Mar 11, 2011

PAY REVIEWS


Objectives

Pay reviews are a major means of implementing the organization's reward policies for improving performance and ensuring the continued motivation and retention of employees. They are also the manifestation to employees of these reward policies.

It is important, therefore, that the way in which reviews are conducted and the outcome for employees reflect these policies and the organization's culture. So far as employees are concerned, the review should, within reason, meet the expectations the organization has created among them as to how they will be rewarded in relation to their performance and contribution. However, the extent to which this can be achieved in practice may be limited by budgetary constraints on the amount of money available for pay increases, which will ultimately be derived from the business performance of the organization, or, in the public sector, government guidelines on pay increases. The review policy and practice will also be affected if pay is negotiated with trade unions.

When planning and conducting a pay review, consideration should be given to the need to:
  • provide general 'across-the-board increases' in response to market trends, increases in the cost of living or negotiated pay settlements;
  • conduct a review of the pay structure to reflect the need to respond to external pay market forces or to change differentials;
  • provide individuals with performance-related pay increases;
  • deal with increases in market rates affecting particular occupations or job families.

An Integrated Approach

We discuss these aspects of the review separately in the next four sections of this chapter.
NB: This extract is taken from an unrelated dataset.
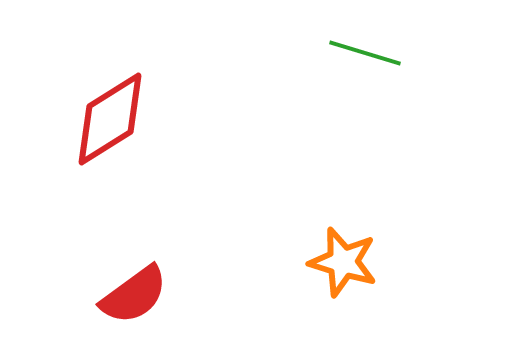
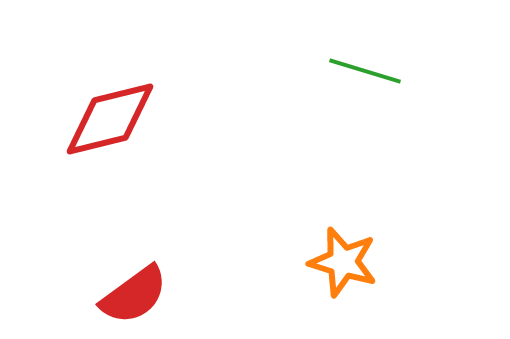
green line: moved 18 px down
red diamond: rotated 18 degrees clockwise
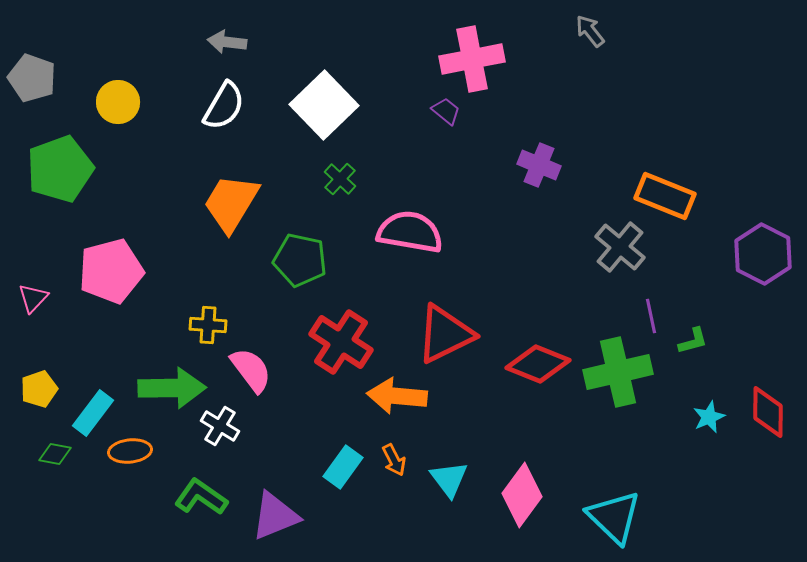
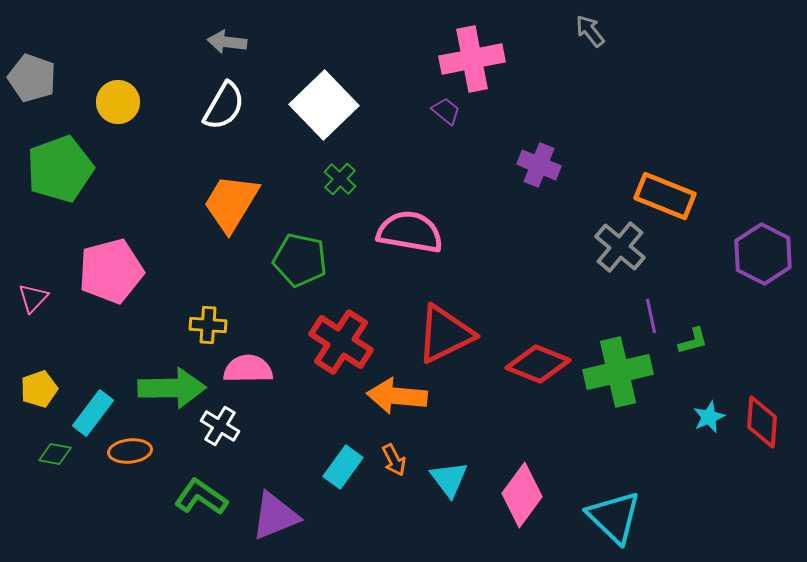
pink semicircle at (251, 370): moved 3 px left, 1 px up; rotated 54 degrees counterclockwise
red diamond at (768, 412): moved 6 px left, 10 px down; rotated 4 degrees clockwise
But this does not imply that they should necessarily be treated as discrete activities. There is an increasing tendency for organizations to relate pay increases entirely to the combined impact of individual performance and any changes in the individual's market worth (sometimes called performance-only or merit-only increases). Market worth is affected by movements in the market rate applicable to the individual's job and by the fact that the value of individuals to other organizations will increase as they gain experience and achieve higher levels of performance and competence.

An integrated approach means typically that there are no general increases, either for market rate movements or for increases in the cost of living. Everything is done on an individual basis. Clearly, this is more appropriate where the type or level of jobs and the culture of the organization are in accord with the concept of individual contracts and, therefore, pay reviews. An integrated approach may be adopted for senior or highly specialized roles where performance is very much related to individual abilities and competence and more account has to be taken of market forces. It may also be appropriate in smaller and rapidly growing organizations that rely on individual endeavour and contribution. But many larger and more bureaucratic organizations are adopting this approach because it does provide them with greater flexibility in targeting pay increases where they are most likely to produce a marked impact on organizational performance.